Closed adamjstone closed 5 years ago
May or may not be related to:
I'm seeing these too. They happen frequently while deploys are happening, and off and on and other times. To fix them for the deployment, we need to switch to a zero-downtime deployment. To fix them the rest of the time, I wonder if we need to add server capacity. We started adding a fourth server but that got held up.
I wonder if migrating to Heroku and bumping up our concurrency would solve both problems.
I keep seeing these, even while deploys aren't running. I wonder if we should experiment with adding a single dyno on Heroku to see if more capacity solves the problem.
Using Cloudflare with Heroku requires a CNAME so it's not an option to add a fourth server to our existing round-robin DNS.
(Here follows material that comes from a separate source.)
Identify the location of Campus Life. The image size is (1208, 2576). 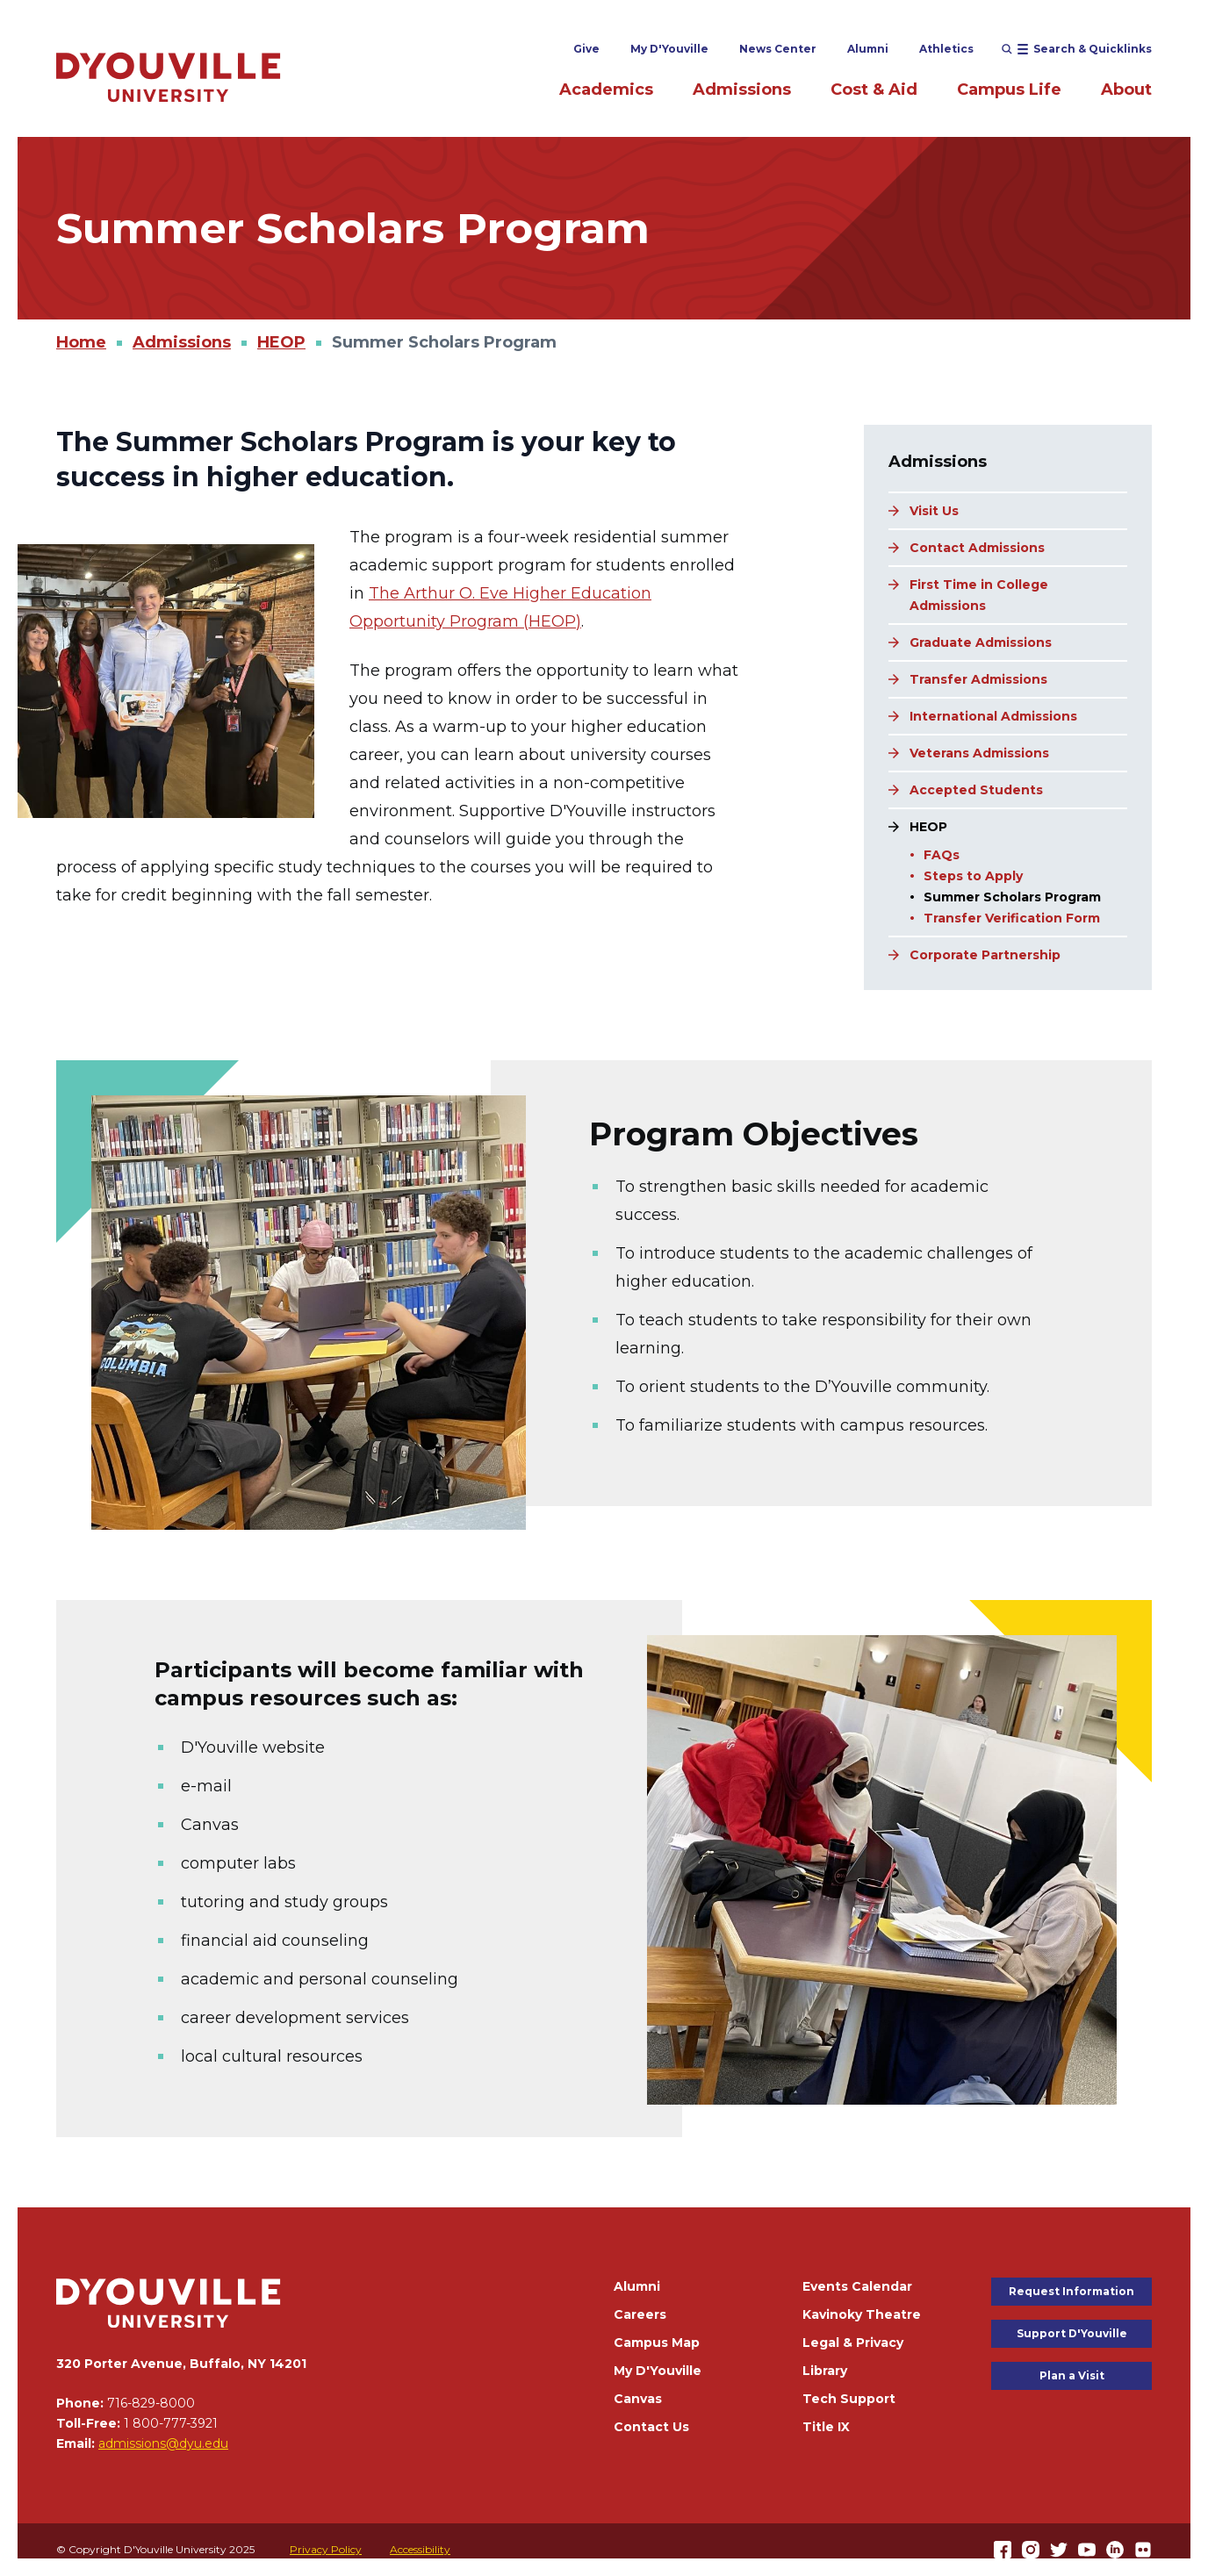 (1009, 89).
We could run an experiment for several hours, though. We could set Heroku to four dynos, and point Cloudflare to that, and see how the reliability compares.
To use Heroku as a long-term option, I think there are three problems we'd need to solve:
$DYNO
variable in the metrics.Now that the Heroku deploy issues are resolved, should we plan an experiment for one day next week, to see if adding more capacity resolves this issue?
Now that the Heroku deploy issues are resolved, should we plan an experiment for one day next week, to see if adding more capacity resolves this issue?
I'm onboard with that. Do we know what our measurement and/or success criteria would be for such an experiment? Obviously we could do some eyeball comparisons but I think we'd ideally have some more quantifiable data to inform us.
I know some of these we won't realistically be able to capture for an experiment in the next couple days but I think some points of interest:
I also see those broken shields with 502 responses a lot.
Avg. response times (some related discussion on this in Discord)
- A geo-distributed view of response times (see if experience is notably worse in certain parts of the world)
These seem the most important β wonder if there is a tool we could use for this!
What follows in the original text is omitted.